Another guest post by everyone’s crazy PF guy Rob Bennett. For the record, I really like this post. It’s short and to the point. It does a good job of giving all of us a decent primer to what the heck he’s talking about.
My question to Rob is this: If a retiree has say 80% of her portfolio in bonds, how does that affect the way things are calculated? Do bond valuations get factored into Rob’s formula?
Anyway, without further adieu, let me give the floor to Rob.
Matt and Sam both retire with $1 million portfolios. Mike plans to take out $40,000 to cover each year’s living expenses. Sam plans to take out $80,000. Which retirement is safer?

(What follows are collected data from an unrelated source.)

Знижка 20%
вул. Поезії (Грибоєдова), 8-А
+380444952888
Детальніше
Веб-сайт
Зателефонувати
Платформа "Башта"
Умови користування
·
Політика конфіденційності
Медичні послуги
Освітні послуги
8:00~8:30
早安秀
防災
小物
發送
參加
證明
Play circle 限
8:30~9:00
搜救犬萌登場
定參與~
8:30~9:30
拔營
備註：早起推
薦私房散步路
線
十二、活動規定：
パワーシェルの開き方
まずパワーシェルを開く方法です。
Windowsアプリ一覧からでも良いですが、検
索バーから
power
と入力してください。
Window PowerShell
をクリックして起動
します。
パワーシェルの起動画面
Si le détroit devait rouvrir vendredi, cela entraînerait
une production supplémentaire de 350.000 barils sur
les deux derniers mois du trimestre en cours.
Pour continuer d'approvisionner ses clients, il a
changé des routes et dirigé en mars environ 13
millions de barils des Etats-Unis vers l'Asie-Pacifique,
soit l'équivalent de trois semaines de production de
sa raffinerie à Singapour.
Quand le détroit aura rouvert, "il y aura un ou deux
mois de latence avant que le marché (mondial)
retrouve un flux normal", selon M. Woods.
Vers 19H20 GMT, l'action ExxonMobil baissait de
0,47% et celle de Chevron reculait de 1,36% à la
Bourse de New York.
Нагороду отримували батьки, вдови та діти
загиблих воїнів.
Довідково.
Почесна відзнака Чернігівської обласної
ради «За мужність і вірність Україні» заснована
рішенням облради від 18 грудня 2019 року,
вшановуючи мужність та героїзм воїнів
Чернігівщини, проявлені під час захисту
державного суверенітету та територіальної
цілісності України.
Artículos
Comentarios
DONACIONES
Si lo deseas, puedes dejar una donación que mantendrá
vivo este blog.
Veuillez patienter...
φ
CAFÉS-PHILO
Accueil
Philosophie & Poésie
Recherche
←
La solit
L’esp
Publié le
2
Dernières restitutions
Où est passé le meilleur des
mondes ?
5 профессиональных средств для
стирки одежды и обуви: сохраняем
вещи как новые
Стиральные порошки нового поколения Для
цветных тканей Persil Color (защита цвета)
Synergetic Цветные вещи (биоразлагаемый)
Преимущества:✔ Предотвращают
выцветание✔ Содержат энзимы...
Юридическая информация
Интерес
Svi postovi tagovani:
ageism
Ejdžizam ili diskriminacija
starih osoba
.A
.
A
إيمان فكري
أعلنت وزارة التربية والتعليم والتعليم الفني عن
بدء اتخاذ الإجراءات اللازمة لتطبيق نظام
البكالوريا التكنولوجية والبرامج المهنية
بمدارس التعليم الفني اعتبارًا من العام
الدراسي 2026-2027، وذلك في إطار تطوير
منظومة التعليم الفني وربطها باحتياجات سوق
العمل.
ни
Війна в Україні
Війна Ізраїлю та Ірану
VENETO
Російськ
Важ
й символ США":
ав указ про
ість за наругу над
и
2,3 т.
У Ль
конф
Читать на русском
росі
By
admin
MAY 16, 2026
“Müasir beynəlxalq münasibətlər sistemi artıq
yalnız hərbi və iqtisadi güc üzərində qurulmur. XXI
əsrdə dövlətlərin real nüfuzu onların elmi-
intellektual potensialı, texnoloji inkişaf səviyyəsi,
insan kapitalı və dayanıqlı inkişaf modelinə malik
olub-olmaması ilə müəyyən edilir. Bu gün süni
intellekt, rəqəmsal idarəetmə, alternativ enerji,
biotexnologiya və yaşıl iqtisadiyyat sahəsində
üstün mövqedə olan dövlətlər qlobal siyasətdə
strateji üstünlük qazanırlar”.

Your first thought is probably that Matt has the safer retirement. He’s withdrawing only 4 percent of portfolio value each year while Sam is withdrawing 8 percent.
Not so fast. To know which retirement is safer, you need to look at what valuation level applied at the start of each of the two retirements.
If Matt retired in 2000, when stocks were priced at three times fair value, the true value of his portfolio was only $350,000. His true withdrawal percentage is three times 4 percent, or 12 percent, That’s a dangerous withdrawal percentage.
If Sam retired in 1982, when stocks were priced at one-half fair value, the true value of his portfolio was $2 million. His true withdrawal percentage is one-half of 8 percent, or 4 percent. That’s a safe withdrawal percentage.
It turns out that Sam’s retirement is a whole big bunch safer than Matt’s. But you wouldn’t know it by using the retirement calculators available on the internet today.
None of today’s retirement calculators (except for the retirement calculator that I developed — The Retirement Risk Evaluator) contain an adjustment for the valuation level that applies on the day the retirement begins. Dallas Morning News Columnist Scott Burns explained why in a June 2005 column — “It is information most people don’t want to hear.” Most of us want to hear fairy tales about stock investing during a bull market and most “experts” are happy to go along.
It’s our desire to hear fairy tales and the willingness of the “experts” to go along that causes failed retirements. Valuations matter. We need to start taking valuations into consideration when telling people whether their retirement plans are safe or not.